Three critical steps to protecting patient data

Data breach and cyber security: “A change in mind-set is needed”

Paul German, VP EMEA, Certes Networks

The latest hack to create a storm with the media and analysts alike is that of a large bank in the United Arab Emirates, reported to be Invest Bank.

With large amounts of data, including tens of thousands of customer files, now in the public domain, it’s easy to see how the hack of this bank is a wake up call for all organisations, including financial institutions, to put serious security measures in place to contain breaches once they occur.

With data including full names, credit card numbers and birthdays involved in the breach, it’s clearly a sensitive issue; if anything has been learnt from the recent TalkTalk breach, it’s that it’s no easy task to tell customers that their private information, which they thought could be trusted, is now not so secret anymore.

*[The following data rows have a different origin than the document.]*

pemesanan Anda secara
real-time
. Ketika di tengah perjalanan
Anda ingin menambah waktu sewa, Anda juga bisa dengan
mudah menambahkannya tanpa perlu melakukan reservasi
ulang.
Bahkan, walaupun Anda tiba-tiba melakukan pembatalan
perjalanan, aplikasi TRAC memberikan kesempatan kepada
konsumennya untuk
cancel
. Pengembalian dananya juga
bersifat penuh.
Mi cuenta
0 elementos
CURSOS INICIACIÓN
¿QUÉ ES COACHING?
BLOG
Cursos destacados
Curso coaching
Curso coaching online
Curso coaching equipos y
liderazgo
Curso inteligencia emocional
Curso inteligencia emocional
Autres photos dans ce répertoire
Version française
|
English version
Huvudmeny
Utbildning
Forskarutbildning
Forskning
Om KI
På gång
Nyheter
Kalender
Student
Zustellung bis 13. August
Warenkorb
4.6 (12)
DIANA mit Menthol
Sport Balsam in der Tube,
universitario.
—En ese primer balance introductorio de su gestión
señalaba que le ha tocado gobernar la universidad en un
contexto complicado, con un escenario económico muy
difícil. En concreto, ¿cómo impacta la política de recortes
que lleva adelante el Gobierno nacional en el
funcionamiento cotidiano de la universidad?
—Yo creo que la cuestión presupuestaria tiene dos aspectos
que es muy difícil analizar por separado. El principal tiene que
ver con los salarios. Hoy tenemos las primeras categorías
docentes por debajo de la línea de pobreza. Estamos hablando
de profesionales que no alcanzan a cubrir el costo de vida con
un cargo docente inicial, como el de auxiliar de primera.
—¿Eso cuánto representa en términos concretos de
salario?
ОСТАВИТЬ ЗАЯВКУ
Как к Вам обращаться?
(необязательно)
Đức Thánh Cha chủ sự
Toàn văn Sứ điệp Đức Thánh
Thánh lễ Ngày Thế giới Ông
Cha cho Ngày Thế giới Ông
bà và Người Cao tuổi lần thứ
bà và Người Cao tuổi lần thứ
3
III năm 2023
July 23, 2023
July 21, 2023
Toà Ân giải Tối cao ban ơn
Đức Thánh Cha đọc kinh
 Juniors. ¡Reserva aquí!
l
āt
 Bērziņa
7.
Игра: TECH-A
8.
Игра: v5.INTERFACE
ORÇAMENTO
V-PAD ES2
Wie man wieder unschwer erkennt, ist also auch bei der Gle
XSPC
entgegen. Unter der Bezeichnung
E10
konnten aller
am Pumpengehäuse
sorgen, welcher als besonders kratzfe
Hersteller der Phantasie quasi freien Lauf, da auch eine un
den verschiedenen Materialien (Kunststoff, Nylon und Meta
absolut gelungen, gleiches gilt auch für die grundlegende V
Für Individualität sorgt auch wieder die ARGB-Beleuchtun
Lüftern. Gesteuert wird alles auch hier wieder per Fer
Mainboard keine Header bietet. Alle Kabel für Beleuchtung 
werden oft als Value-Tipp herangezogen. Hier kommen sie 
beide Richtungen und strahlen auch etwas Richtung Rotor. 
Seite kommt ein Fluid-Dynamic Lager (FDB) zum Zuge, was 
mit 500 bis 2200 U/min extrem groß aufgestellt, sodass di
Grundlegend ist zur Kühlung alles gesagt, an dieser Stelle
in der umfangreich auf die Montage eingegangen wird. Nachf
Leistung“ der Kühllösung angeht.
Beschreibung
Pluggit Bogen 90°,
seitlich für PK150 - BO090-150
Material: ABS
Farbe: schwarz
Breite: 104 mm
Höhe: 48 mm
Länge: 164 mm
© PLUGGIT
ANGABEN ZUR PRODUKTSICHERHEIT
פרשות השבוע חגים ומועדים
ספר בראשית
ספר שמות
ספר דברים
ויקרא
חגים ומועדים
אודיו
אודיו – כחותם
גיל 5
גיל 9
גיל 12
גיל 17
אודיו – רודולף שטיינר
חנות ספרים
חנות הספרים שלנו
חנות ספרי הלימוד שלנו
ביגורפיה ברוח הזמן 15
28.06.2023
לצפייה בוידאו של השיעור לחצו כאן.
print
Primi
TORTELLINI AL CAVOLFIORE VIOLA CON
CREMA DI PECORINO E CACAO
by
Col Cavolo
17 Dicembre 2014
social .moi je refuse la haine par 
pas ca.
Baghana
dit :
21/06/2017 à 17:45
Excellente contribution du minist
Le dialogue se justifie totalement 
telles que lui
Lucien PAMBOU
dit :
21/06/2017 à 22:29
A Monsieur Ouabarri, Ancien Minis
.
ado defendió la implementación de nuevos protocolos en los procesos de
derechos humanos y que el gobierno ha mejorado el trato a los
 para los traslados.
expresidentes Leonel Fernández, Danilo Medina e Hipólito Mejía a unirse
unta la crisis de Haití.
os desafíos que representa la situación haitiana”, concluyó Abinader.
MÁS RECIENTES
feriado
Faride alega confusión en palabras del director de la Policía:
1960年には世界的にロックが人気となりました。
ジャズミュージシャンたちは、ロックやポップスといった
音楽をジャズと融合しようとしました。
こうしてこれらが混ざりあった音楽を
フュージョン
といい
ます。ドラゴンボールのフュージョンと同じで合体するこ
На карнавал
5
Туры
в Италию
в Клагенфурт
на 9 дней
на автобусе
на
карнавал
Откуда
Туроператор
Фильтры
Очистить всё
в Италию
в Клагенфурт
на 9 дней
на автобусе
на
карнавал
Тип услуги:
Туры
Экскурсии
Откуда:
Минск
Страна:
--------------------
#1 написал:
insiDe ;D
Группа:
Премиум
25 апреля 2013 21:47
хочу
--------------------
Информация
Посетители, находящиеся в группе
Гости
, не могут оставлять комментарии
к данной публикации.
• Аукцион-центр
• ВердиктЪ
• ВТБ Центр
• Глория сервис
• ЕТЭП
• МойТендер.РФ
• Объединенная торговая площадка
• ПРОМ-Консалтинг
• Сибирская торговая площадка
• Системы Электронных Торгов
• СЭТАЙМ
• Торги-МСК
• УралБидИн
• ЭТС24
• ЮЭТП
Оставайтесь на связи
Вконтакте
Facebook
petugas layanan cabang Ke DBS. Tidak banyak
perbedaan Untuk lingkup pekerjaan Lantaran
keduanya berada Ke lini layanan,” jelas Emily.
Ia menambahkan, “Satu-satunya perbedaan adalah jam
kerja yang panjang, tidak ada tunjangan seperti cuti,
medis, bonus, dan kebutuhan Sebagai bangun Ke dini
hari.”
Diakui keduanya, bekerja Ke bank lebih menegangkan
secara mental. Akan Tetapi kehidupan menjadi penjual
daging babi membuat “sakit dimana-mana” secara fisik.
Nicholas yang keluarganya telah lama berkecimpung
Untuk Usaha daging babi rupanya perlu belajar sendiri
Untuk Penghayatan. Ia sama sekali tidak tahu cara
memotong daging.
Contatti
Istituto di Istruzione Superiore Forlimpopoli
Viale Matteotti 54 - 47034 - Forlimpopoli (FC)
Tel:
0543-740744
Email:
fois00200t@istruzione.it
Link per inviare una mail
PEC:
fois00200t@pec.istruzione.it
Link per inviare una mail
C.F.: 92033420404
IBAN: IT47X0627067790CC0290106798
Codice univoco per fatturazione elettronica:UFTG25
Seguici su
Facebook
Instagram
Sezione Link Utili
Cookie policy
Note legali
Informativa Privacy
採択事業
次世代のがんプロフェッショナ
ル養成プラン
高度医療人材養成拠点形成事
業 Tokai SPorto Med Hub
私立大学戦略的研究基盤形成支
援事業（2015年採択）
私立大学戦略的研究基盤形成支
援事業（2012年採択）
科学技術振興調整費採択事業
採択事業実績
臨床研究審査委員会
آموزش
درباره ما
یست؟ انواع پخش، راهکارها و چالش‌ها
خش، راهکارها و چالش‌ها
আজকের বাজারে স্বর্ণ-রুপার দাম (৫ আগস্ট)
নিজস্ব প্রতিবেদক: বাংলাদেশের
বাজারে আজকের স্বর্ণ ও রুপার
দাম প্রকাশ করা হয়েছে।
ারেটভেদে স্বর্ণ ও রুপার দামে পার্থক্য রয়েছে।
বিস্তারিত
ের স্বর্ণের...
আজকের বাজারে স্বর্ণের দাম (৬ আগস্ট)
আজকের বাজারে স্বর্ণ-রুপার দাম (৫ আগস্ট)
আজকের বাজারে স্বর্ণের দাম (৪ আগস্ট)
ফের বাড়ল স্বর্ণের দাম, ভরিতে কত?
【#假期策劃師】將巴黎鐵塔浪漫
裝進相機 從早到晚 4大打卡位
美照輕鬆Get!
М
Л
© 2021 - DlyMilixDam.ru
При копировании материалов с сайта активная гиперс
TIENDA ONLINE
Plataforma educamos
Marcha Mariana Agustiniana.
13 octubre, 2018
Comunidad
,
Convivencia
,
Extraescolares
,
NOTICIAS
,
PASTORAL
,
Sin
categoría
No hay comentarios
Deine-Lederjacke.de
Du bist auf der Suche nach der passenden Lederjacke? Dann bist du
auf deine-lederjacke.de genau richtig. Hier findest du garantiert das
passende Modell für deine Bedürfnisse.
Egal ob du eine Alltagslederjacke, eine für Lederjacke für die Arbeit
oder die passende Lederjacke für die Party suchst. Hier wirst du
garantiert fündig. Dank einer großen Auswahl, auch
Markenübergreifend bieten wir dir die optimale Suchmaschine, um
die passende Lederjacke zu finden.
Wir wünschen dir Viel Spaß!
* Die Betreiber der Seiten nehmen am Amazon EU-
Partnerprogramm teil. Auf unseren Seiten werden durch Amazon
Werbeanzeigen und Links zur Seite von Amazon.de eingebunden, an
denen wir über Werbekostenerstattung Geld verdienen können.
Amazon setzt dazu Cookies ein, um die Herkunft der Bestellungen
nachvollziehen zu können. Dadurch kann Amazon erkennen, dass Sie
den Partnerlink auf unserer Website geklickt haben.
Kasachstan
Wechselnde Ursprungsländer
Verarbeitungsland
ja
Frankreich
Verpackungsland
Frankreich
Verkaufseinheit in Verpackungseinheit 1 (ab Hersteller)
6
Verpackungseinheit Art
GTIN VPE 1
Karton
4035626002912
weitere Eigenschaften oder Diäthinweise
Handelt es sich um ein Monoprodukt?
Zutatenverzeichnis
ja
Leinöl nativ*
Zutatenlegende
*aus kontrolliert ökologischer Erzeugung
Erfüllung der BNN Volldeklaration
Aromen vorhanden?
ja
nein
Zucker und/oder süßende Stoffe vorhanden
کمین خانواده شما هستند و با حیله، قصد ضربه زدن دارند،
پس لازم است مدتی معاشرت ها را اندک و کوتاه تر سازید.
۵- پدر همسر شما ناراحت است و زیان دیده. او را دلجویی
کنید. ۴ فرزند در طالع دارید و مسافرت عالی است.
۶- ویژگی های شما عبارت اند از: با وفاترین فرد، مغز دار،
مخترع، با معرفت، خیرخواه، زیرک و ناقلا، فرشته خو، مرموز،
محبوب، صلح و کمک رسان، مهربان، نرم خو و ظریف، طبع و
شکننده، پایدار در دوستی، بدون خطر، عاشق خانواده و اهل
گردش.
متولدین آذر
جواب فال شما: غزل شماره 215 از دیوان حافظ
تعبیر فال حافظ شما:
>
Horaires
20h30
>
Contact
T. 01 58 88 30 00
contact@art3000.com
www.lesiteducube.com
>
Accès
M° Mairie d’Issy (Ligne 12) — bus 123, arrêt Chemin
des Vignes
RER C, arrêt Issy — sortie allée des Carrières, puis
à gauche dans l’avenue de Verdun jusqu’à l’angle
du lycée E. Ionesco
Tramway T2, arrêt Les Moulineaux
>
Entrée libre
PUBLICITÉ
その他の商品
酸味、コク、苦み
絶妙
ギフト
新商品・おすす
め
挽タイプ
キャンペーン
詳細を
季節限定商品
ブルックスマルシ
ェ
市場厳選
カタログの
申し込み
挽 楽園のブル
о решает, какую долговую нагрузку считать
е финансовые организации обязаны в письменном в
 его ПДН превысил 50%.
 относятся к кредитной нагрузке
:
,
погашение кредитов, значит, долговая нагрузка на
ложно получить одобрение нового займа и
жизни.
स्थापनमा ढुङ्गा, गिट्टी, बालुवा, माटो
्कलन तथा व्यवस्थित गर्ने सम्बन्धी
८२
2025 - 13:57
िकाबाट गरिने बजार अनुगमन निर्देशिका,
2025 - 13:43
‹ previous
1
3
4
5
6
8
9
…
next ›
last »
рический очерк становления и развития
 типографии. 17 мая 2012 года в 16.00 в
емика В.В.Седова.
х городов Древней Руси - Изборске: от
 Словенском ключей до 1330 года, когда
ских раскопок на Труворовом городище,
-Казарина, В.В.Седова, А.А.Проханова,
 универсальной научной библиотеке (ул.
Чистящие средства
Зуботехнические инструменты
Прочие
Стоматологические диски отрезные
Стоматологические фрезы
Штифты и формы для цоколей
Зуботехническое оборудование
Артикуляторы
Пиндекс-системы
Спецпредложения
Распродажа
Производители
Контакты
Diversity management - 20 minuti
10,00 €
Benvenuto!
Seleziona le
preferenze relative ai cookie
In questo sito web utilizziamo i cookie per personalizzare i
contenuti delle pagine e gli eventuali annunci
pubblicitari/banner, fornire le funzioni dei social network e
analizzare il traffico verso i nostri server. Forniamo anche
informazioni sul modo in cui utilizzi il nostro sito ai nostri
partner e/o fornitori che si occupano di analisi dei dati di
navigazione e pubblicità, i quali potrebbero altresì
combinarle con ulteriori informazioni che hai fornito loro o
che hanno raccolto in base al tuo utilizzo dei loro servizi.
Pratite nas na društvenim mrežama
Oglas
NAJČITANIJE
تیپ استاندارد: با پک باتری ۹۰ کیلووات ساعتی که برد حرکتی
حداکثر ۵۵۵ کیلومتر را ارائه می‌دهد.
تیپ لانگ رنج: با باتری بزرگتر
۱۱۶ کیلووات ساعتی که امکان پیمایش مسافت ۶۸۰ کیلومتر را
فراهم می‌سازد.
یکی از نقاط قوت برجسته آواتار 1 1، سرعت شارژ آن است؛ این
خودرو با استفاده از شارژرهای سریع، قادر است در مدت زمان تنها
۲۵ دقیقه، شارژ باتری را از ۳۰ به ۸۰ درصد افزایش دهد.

So, what can banks and financial institutions across the globe learn from this? Something that isn’t easy to come to terms with, but that is an unfortunate fact, is that it’s inevitable that breaches are going to happen. So, the issue is not one of breach prevention or detection, but one of breach containment: how can organisations limit the scope of a breach and keep it to a manageable segment, instead of a system-wide disaster?

A change in mind-set is needed here. In order to achieve a breach containment model, organisations need to think differently about the security architecture design. With a focus on users and applications, rather than the network itself, organisations can use cryptographic segmentation to ensure only privileged users have access to privileged applications or information. With this strategy, the organisation knows immediately the extent of the breach and the data/users/applications affected.

Could a different approach to security have limited the scope of this hack? Who knows. However, one thing is for certain: organisations must adopt a software-defined security strategy in order to stay ahead of the game. If they don’t, they face the probability of becoming another organisation to hit the hacking headlines, and for organisations holding vast amounts of sensitive customer data, this is no longer an option.